Mike Flanagan réussit aisément à poser son ambiance, grâce à des mouvements de caméra, qui bascule de la réalité vers le fantastique, littéralement. Le réalisateur tient le pari d’évoquer le film cultissime de Kubrick, jusqu’à parfois refaire des séquences du film , sans que cela ne soit gratuit, tout en le plaçant dans l’histoire inventée par Stephen King. Et là où le film est particulièrement réussi, c’est quand il parle du traumatisme, de la peur, en utilisant l’horreur. Dans la lignée de sa série à succès, la peur est ici le moteur du récit, son essence. Danny les enferme dans des boîtes mentale, seule façon qu’il a de s’en débarrasser. Mais est-ce vraiment une solution durable ? Cela ne l’empêche pas de sombrer dans l’alcool, exactement comme son père. Mais c’est un moyen de noyer la peur et la souffrance, raison pour laquelle le groupe qui s’empare des pouvoirs ne le trouvent jamais. Ils traversent les âges, en se nourrissant de la souffrance d’une manière quasi bestiale. “Eat well, live longer” nous dit Rose the hat, la cheffe de cette petite bande, une communauté toujours en voyage, à la recherche d’un pouvoir toujours plus grand. Ils causent la mort, mais semblent en avoir peur ironiquement. Pourtant, elle fait partie de l’ordre naturelle des choses et le don, le Shining semble être une façon plus douce de l’accepter.

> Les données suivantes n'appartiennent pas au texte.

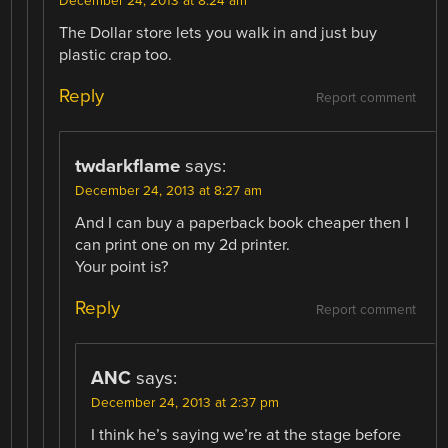
December 24, 2013 at 8:24 am
The Dollar store lets you walk in and just buy
plastic crap too.
Reply
Report comment
twdarkflame
says:
December 24, 2013 at 8:27 am
And I can buy a paperback book cheaper then I
can print one on my 2d printer.
Your point is?
Reply
Report comment
ANC
says:
December 24, 2013 at 2:37 pm
I think he’s saying we’re at the stage before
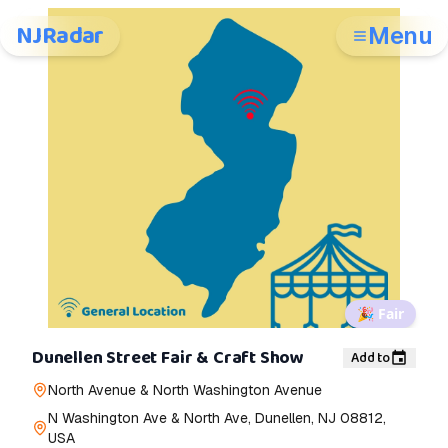
NJRadar
Menu
🎉
Fair
Dunellen Street Fair & Craft Show
Add to
North Avenue & North Washington Avenue
N Washington Ave & North Ave, Dunellen, NJ 08812,
USA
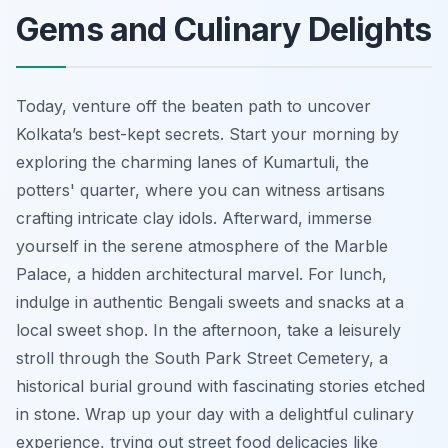
Gems and Culinary Delights
Today, venture off the beaten path to uncover
Kolkata’s best-kept secrets. Start your morning by
exploring the charming lanes of Kumartuli, the
potters' quarter, where you can witness artisans
crafting intricate clay idols. Afterward, immerse
yourself in the serene atmosphere of the Marble
Palace, a hidden architectural marvel. For lunch,
indulge in authentic Bengali sweets and snacks at a
local sweet shop. In the afternoon, take a leisurely
stroll through the South Park Street Cemetery, a
historical burial ground with fascinating stories etched
in stone. Wrap up your day with a delightful culinary
experience, trying out street food delicacies like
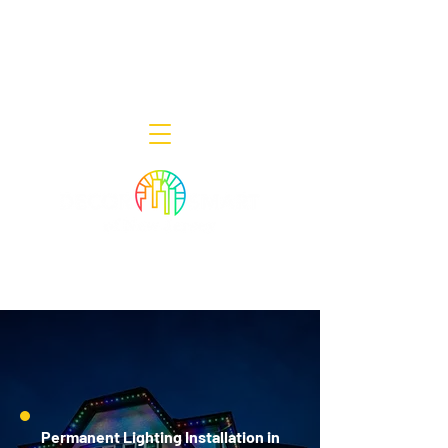
Decor Smart of New Jersey - Outdoor
Lighting Designers
908-322-7300
398 Lincoln Blvd, Middlesex, NJ 08846
Permanent Lighting Installation in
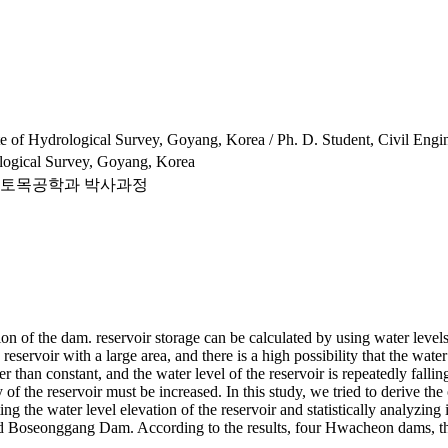
e of Hydrological Survey, Goyang, Korea / Ph. D. Student, Civil Engin
ological Survey, Goyang, Korea
 토목공학과 박사과정
tion of the dam. reservoir storage can be calculated by using water level
reservoir with a large area, and there is a high possibility that the wate
her than constant, and the water level of the reservoir is repeatedly fall
ity of the reservoir must be increased. In this study, we tried to deriv
g the water level elevation of the reservoir and statistically analyzing
nd Boseonggang Dam. According to the results, four Hwacheon dams, 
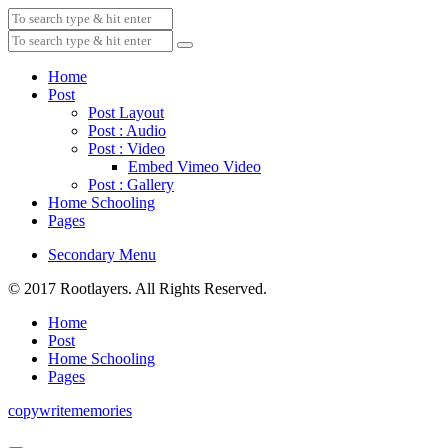
Home
Post
Post Layout
Post : Audio
Post : Video
Embed Vimeo Video
Post : Gallery
Home Schooling
Pages
Secondary Menu
© 2017 Rootlayers. All Rights Reserved.
Home
Post
Home Schooling
Pages
copywritememories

Doctor Sleep ne sera jamais l’égal de Shining, cause de nombreux traumatismes de cinéma pour ceux et celles qui l’ont découvert à l’époque. Mais le film n’a jamais l’envie de l’égaler, un choix judicieux. Mike Flanagan livre cependant un film solide, prenant, qui est un hommage réussi à Kubrick, ainsi qu’à Stephen King, tout en contentant les fans. Respect.